The task: Only one range belongs in the answer: the line holding "This is one of the highest-rated budget" through the last line of the records, reproduced as is.

Data to process:
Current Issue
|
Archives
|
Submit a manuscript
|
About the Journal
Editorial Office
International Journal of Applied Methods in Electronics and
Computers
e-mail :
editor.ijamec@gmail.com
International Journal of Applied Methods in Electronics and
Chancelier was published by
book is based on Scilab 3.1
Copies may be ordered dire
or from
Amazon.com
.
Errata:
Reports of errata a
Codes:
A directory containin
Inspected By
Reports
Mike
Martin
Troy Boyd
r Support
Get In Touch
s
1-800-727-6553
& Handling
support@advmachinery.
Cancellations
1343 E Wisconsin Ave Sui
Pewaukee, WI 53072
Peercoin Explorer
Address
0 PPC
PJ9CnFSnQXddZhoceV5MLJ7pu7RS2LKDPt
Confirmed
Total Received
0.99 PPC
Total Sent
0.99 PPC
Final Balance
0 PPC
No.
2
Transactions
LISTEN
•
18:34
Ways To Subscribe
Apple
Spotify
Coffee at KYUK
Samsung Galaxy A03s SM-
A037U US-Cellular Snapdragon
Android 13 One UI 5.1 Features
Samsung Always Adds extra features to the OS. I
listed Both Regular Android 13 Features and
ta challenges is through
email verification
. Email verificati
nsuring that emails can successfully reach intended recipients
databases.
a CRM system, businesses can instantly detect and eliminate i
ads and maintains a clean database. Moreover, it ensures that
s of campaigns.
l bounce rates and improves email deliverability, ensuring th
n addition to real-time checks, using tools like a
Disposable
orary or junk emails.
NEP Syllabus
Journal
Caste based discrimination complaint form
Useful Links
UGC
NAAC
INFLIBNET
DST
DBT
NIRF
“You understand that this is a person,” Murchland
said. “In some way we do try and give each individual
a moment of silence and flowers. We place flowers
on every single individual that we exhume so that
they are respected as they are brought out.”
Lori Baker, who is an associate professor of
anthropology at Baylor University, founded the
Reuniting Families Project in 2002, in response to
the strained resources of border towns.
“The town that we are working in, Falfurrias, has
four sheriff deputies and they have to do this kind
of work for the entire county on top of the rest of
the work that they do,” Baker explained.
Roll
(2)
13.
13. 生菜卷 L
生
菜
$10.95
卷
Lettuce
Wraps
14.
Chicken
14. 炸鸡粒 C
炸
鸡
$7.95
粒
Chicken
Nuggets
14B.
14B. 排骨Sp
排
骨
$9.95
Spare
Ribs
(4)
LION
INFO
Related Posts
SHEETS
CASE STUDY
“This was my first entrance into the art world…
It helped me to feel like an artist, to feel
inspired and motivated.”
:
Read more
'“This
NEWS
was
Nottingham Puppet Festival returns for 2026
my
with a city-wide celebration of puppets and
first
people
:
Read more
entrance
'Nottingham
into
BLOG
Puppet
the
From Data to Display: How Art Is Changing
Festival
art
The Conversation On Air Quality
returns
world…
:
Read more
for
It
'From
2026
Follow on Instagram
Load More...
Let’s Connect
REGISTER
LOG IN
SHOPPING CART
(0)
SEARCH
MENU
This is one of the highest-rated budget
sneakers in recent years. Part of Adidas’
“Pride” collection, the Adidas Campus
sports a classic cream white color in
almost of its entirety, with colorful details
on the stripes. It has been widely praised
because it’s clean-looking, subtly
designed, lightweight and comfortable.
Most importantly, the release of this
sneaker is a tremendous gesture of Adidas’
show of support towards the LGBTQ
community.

Output of the task:
This is one of the highest-rated budget
sneakers in recent years. Part of Adidas’
“Pride” collection, the Adidas Campus
sports a classic cream white color in
almost of its entirety, with colorful details
on the stripes. It has been widely praised
because it’s clean-looking, subtly
designed, lightweight and comfortable.
Most importantly, the release of this
sneaker is a tremendous gesture of Adidas’
show of support towards the LGBTQ
community.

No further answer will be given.